Ce qu’on ne dit pas sur le budget…
- Le calcul des ressources générées par l’exportation de produits pétroliers sur la base du prix international de 30 dollars le baril, ne garantit pas seulement la capacité de l’Etat vénézuélien de couvrir une part importante des dépenses (malgré un -toujours possible- scénario de contraction des prix sur le marché énergétique mondial à court ou moyen terme). Il permet aussi d’avoir une marge suffisante dans le cas contraire d’une stabilisation des prix au-dessus de 50 dollars le baril en 2017; c’est d’ailleurs ce que projettent les ministres de l’énergie de pays comme l’Iran et la Russie pour leur propre budget.
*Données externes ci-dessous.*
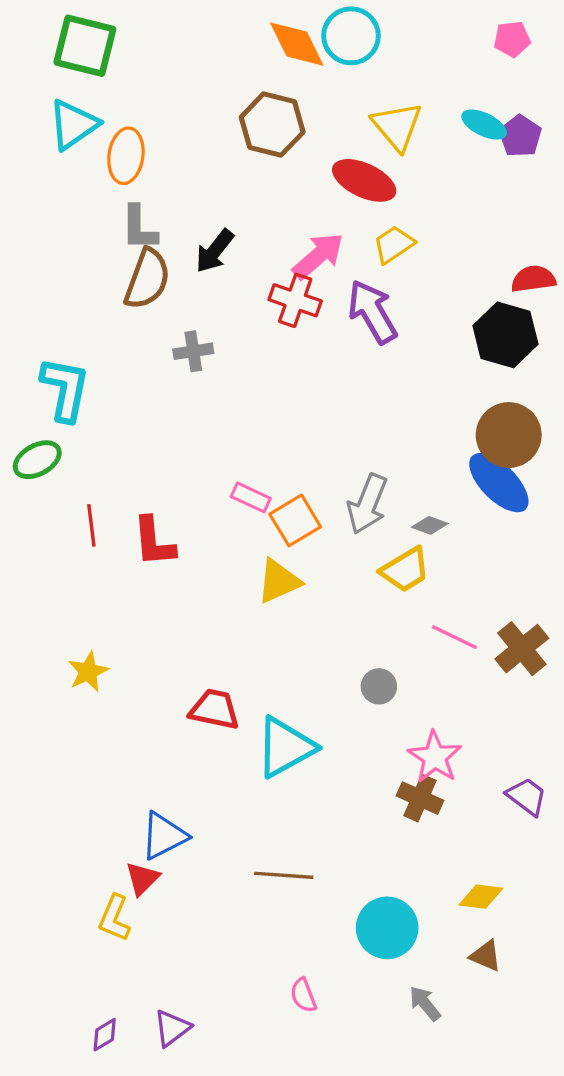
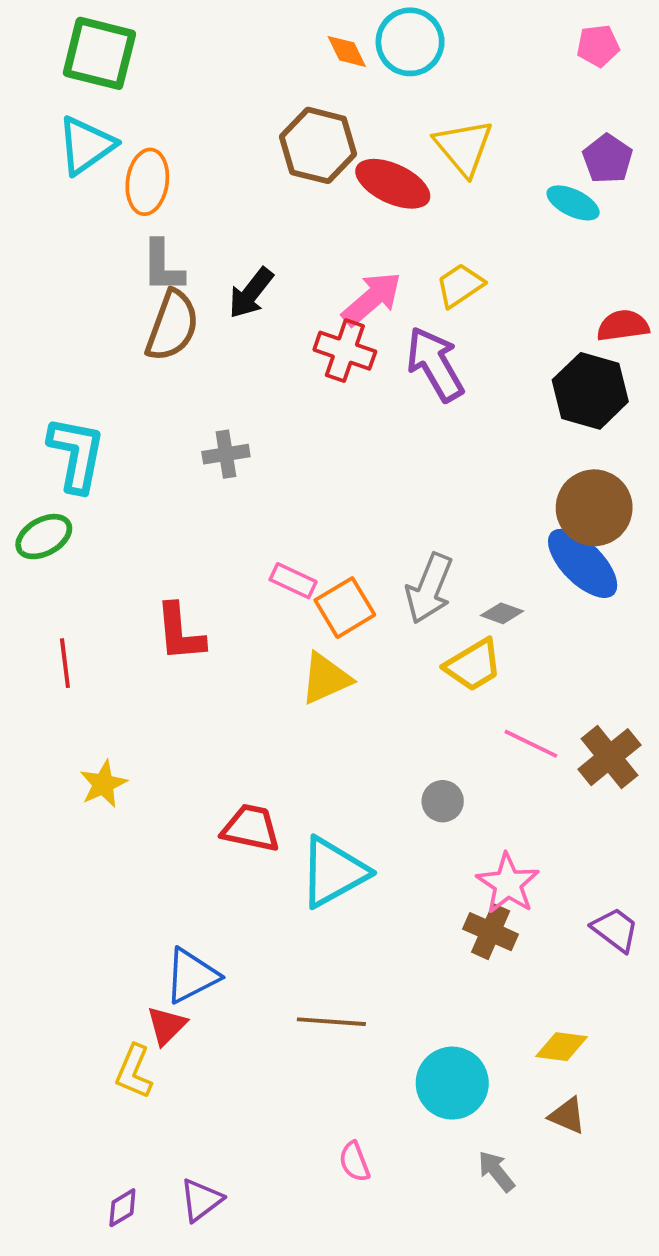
orange diamond: (297, 44) -> (347, 51), size x0.6
cyan ellipse: (484, 125) -> (573, 203), moved
red ellipse: (364, 180) -> (393, 184), moved
gray cross: (193, 351) -> (226, 454), moved
red line: (91, 525) -> (65, 663), moved

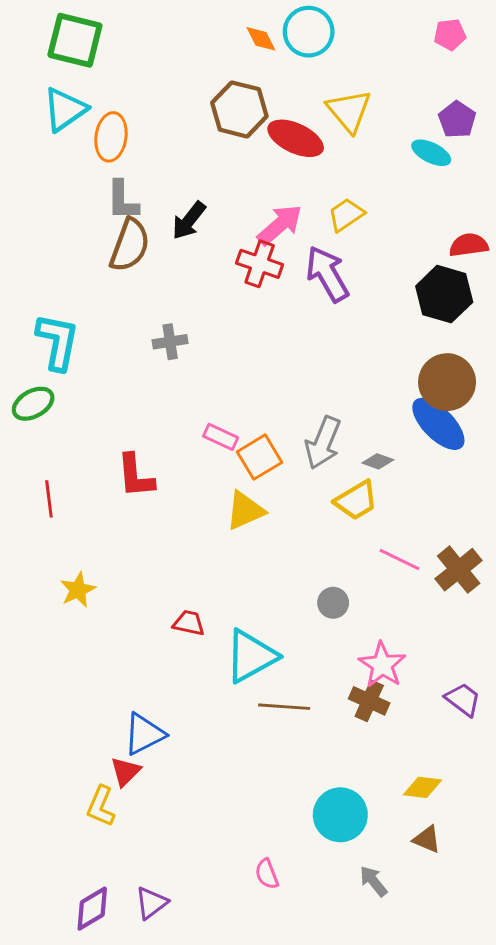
red trapezoid: (251, 828) -> (189, 623), size x0.7
brown line: (331, 1022) -> (284, 707), moved
purple diamond: (122, 1208) -> (92, 909), size x1.5

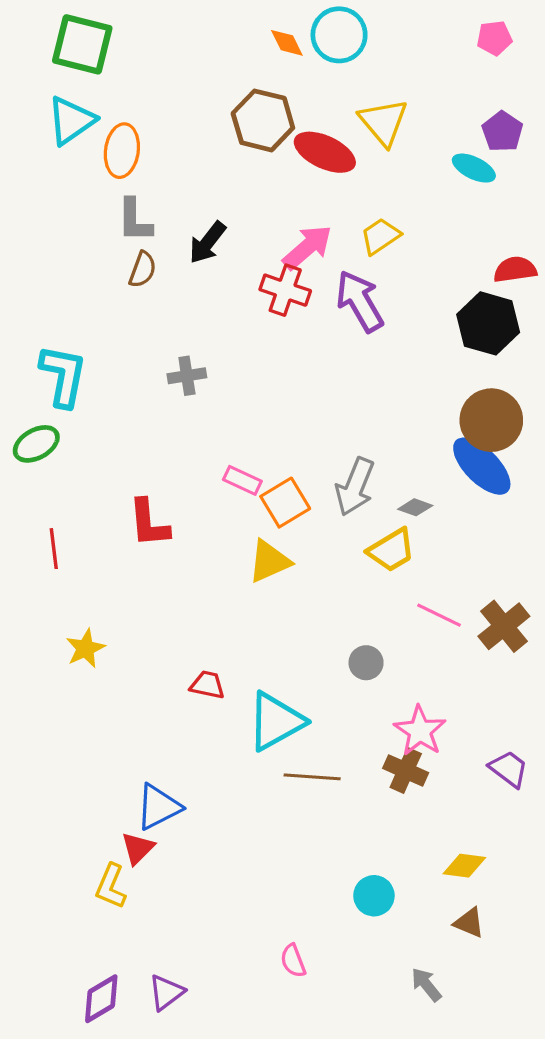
brown semicircle: (130, 245) -> (142, 270), size x0.6
cyan circle: (340, 815) -> (374, 896), size x0.7
gray arrow: (373, 881) -> (426, 985), moved

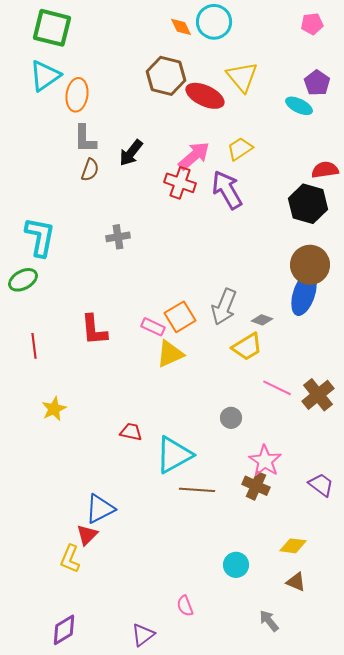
blue ellipse: (482, 466) -> (304, 294), turned 63
pink rectangle: (242, 480) -> (153, 327), moved
purple triangle: (166, 992) -> (143, 635), moved

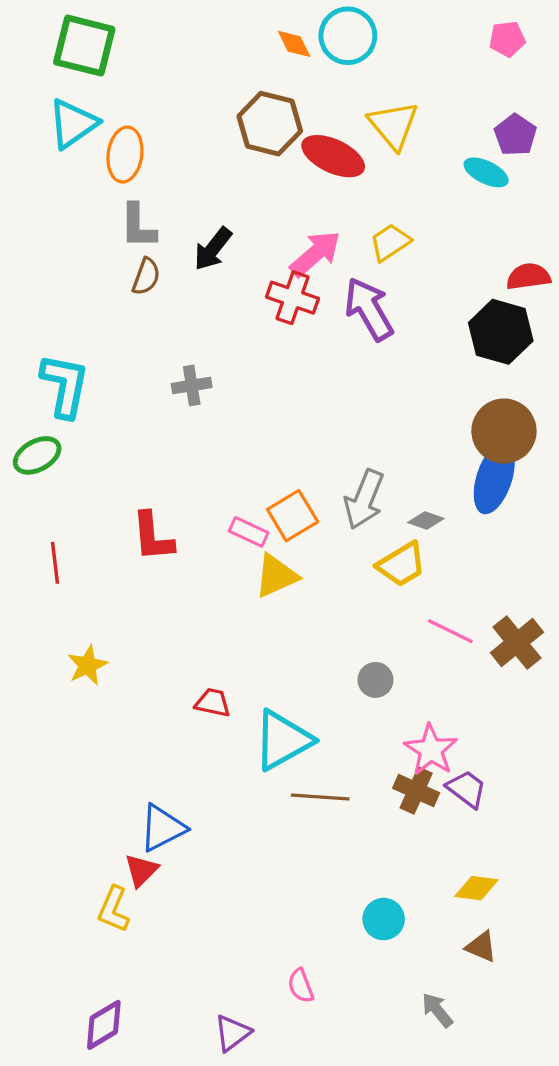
purple trapezoid: (321, 485) -> (467, 789), moved

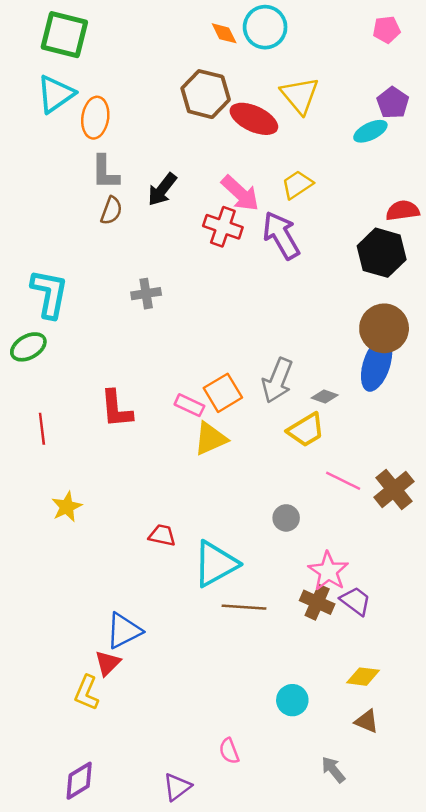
cyan ellipse: (486, 172) -> (370, 131), turned -52
pink arrow: (315, 254) -> (240, 193), turned 84

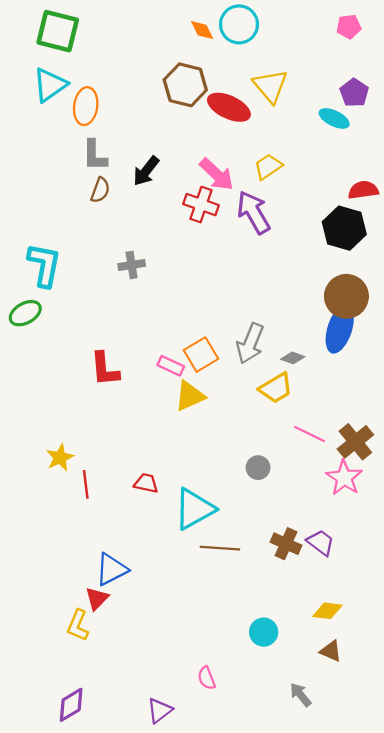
cyan ellipse: (370, 131) -> (334, 118), turned 52
red line: (42, 429) -> (86, 484), moved
pink star: (328, 571) -> (344, 478), moved

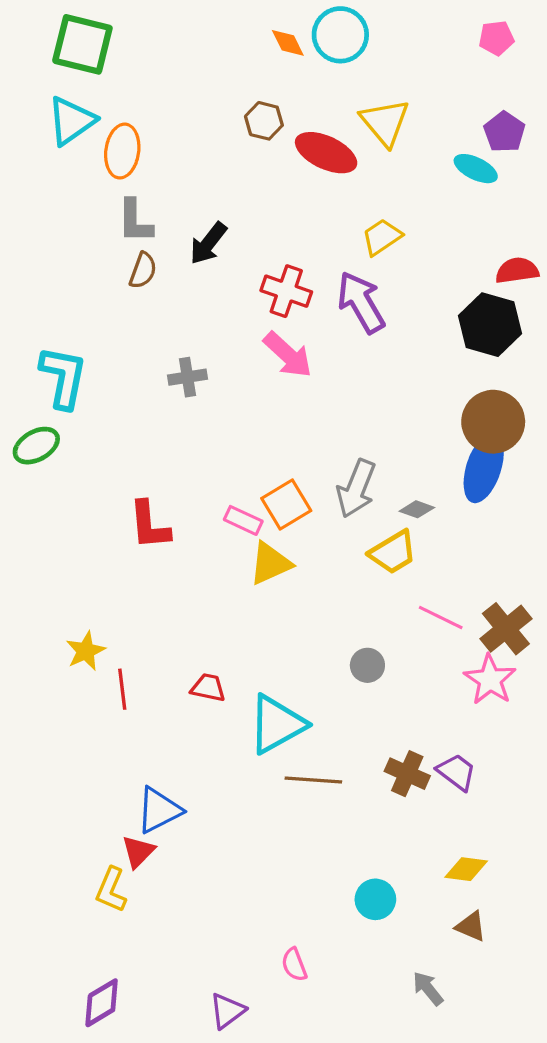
brown hexagon: (185, 85) -> (264, 121), size x0.6
pink arrow: (217, 174) -> (288, 355), moved

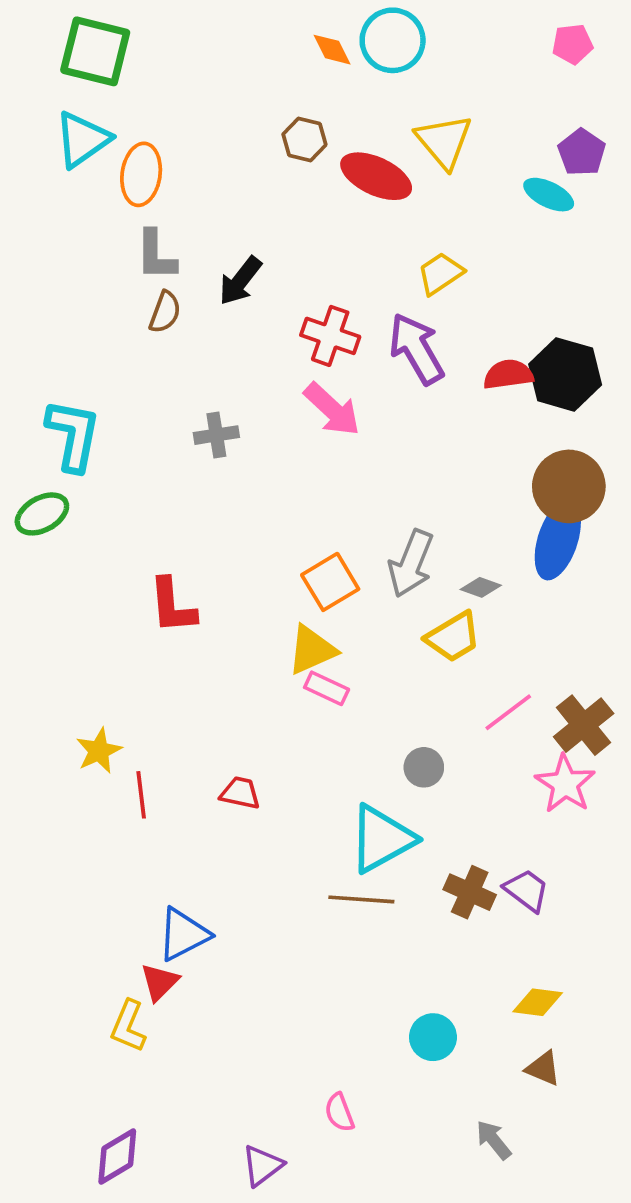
red semicircle: (517, 270) -> (508, 374), moved
pink rectangle: (243, 520) -> (327, 688), moved
pink line: (441, 618) -> (508, 712), turned -63
cyan triangle: (277, 724) -> (382, 839), moved

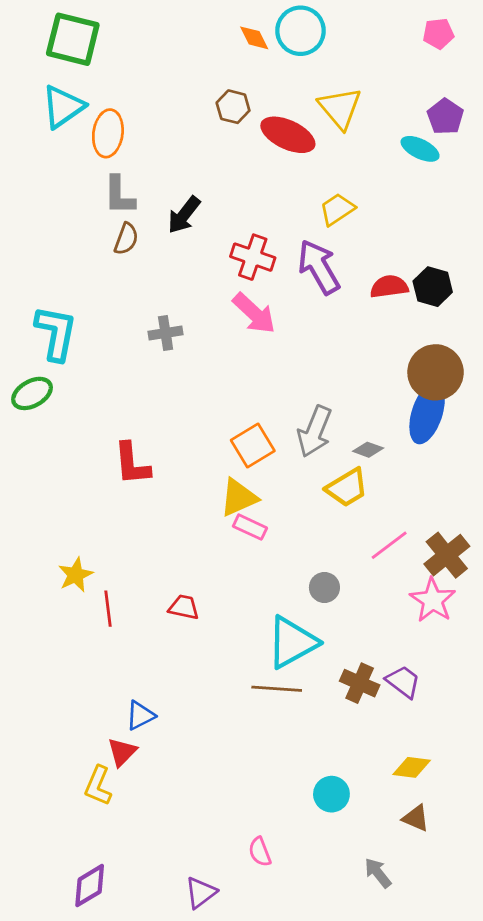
black hexagon: (565, 374) -> (433, 287), size x0.7
blue triangle: (183, 934) -> (140, 715), size x0.7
Le gouvernement bolivarien a établi un budget permettant d’assurer, dans la pire des hypothèses, les services publics tels que la santé, l’éducation, le paiement des salaires et des pensions ainsi que les investissements sociaux ou en infrastructures.
- L’investissement dans les programmes sociaux équivaut à 73,6 % du budget 2017 alors qu’il n’était que de 42 % en 2016 ; à titre de comparaison, un pays comme l’Espagne, érigé en modèle de planification, ne consacre que 0,65 % de son budget à l’Education, 1,11 % à la Santé, 4,73 % aux services publics et 0,5 % aux services sociaux. On constate la même tendance pour des pays considérés comme des modèles en Amérique latine : la Colombie et le Mexique. Selon des sources autorisées, en 2015, si l’on s’en tient au domaine de l’Education, l’Etat colombien n’y avait consacré que 10 % de l’ensemble de son budget ; et le Mexique a réduit les dépenses de 5 milliards 697 millions de pesos soit d’environ 9 %, tout en supprimant au passage 14 programmes scolaires. Décidément, le néo-libéralisme ne paie pas…
- Le point névralgique du budget 2017 de la Nation repose sur l’indépendance des ressources pétrolières pour pouvoir se financer. 83 % sera assuré par le recouvrement interne du SENIAT (service de perception des impôts) et les 17 % restant par la vente internationale du pétrole, à quoi s’ajouteront à hauteur de 11,9 % du budget total les dividendes produits par les entreprises et les banques d’Etat. Les services publics et les programmes sociaux ainsi que l’augmentation de 413 % de la dotation constitutionnelle aux mairies et aux gouverneurs seront maintenus grâce à l’activité économique interne à laquelle sera appliquée l’augmentation des taux de recouvrement impositif (ISRL, impôt sur le luxe, droits d’importation, etc…) ; cette dernière procède du paquet de lois organiques lancé par le président Maduro au début de cette année et vise à taxer davantage les grands patrons et autres riches contribuables.
Les tendances suicidaires de la droite vénézuélienne.
Au-delà de l’économie il y a les facteurs politiques. Ce sont les plus importants car ils dessinent les traits et les caractéristiques du conflit actuel au Venezuela.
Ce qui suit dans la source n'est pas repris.